OK, I'm without access at the moment so this is not guaranteed to be 100% or even compile but should provide enough guidance:
Solution 1: (word order does not matter)
#!/usr/bin/perl -w
use strict;
use File::Slurp;
my @B_lines = File::Slurp::read_file("B") || die "Error reading B: $!";
my %B_words = ();
foreach my $line (@B_lines) {
map { $B_words{$_} = 1 } split(/\s+/, $line);
}
my @A_lines = File::Slurp::read_file("A") || die "Error reading A: $!";
my @new_lines = ();
foreach my $line (@A_lines) {
my @B_words_only = grep { $B_words{$_} } split(/\s+/, $line);
push @new_lines, join(" ", @B_words_only) . "\n";
}
File::Slurp::write_file("A_new", @new_lines) || die "Error writing A_new: $!";
This should create a new file "A_new" that only contains A's words that are in in B.
This has a slight bug - it will replace any multiple-whitespace in file A with a single space, so
word1 word2 word3
will become
word1 word2 word3
It can be fixed but would be really annoying to do so, so I didn't bother unless you will absolutely require that whitespace be preserved 100% correctly
Solution 2: (word order matters BUT you can print words from file A out with no regards for preserving whitespace at all)
#!/usr/bin/perl -w
use strict;
use File::Slurp;
my @A_words = split(/\s+/gs, File::Slurp::read_file("A") || die "Error reading A:$!");
my @B_words = split(/\s+/gs, File::Slurp::read_file("B") || die "Error reading B:$!");
my $B_counter = 0;
for (my $A_counter = 0; $A_counter < scalar(@A_words); ++$A_counter) {
while ($B_counter < scalar(@B_words)
&& $B_words[$B_counter] ne $A_words[$A_counter]) {++$B_counter;}
last if $B_counter == scalar(@B_words);
print "$A_words[$A_counter]";
}
Solution 3 (why do we need Perl again? :) )

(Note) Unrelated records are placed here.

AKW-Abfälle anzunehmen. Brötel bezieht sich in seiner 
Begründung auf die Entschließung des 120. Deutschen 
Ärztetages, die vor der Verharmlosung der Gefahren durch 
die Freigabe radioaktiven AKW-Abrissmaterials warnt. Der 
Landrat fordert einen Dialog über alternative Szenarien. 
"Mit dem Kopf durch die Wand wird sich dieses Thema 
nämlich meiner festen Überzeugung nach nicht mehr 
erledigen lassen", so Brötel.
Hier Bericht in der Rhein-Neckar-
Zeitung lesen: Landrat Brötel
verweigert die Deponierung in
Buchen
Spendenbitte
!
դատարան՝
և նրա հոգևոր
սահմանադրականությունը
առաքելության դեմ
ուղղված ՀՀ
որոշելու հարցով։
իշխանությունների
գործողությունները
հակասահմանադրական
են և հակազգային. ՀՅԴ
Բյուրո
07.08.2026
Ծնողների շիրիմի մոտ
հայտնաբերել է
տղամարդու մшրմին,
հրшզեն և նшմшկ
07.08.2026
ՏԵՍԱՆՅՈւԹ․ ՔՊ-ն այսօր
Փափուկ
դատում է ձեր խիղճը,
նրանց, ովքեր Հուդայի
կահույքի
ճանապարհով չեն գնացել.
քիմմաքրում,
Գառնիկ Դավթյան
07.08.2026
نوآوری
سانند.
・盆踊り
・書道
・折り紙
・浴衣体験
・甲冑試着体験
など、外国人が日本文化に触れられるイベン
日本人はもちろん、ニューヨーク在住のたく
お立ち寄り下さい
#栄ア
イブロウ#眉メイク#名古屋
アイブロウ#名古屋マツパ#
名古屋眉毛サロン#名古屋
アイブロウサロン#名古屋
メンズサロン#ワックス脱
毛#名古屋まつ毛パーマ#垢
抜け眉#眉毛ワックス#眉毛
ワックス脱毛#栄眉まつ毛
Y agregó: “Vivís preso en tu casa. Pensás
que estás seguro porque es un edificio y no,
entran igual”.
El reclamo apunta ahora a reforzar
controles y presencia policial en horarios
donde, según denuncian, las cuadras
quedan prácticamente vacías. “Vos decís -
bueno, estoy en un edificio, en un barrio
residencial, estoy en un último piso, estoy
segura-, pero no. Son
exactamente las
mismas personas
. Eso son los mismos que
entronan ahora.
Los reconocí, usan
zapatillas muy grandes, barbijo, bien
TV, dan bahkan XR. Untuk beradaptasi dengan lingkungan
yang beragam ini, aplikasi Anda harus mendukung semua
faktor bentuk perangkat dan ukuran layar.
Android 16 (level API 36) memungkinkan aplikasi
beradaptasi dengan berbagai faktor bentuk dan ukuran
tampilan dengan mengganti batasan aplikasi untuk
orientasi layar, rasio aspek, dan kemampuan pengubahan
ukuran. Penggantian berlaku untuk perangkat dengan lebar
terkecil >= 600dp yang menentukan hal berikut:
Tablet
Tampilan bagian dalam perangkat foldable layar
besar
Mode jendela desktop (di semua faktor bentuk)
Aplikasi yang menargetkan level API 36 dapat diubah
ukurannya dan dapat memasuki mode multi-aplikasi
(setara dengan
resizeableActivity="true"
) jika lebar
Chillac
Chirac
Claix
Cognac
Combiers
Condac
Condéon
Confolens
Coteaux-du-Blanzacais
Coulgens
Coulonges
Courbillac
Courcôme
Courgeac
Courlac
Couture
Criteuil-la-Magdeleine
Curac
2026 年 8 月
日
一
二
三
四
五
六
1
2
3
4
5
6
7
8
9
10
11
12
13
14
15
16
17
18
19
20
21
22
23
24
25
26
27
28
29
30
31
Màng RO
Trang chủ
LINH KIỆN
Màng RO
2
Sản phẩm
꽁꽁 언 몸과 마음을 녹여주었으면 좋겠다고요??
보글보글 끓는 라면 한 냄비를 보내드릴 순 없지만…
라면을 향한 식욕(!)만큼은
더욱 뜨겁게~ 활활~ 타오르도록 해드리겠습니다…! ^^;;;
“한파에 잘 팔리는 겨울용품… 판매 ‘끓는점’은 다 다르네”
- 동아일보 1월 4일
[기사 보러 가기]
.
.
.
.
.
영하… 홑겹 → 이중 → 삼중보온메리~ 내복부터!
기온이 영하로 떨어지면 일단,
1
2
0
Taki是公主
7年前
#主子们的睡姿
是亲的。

You can do this trivially in shell without Perl (or via system() call or backticks in parent Perl script)
comm -12 A B | tr "\012" " "
To call this from Perl:
my $new_text = `comm -12 A B | tr "\012" " " `;
But see my last comment why this may be considered "bad Perl"... at least if you do this in a loop with very many files being iterated and care about performance.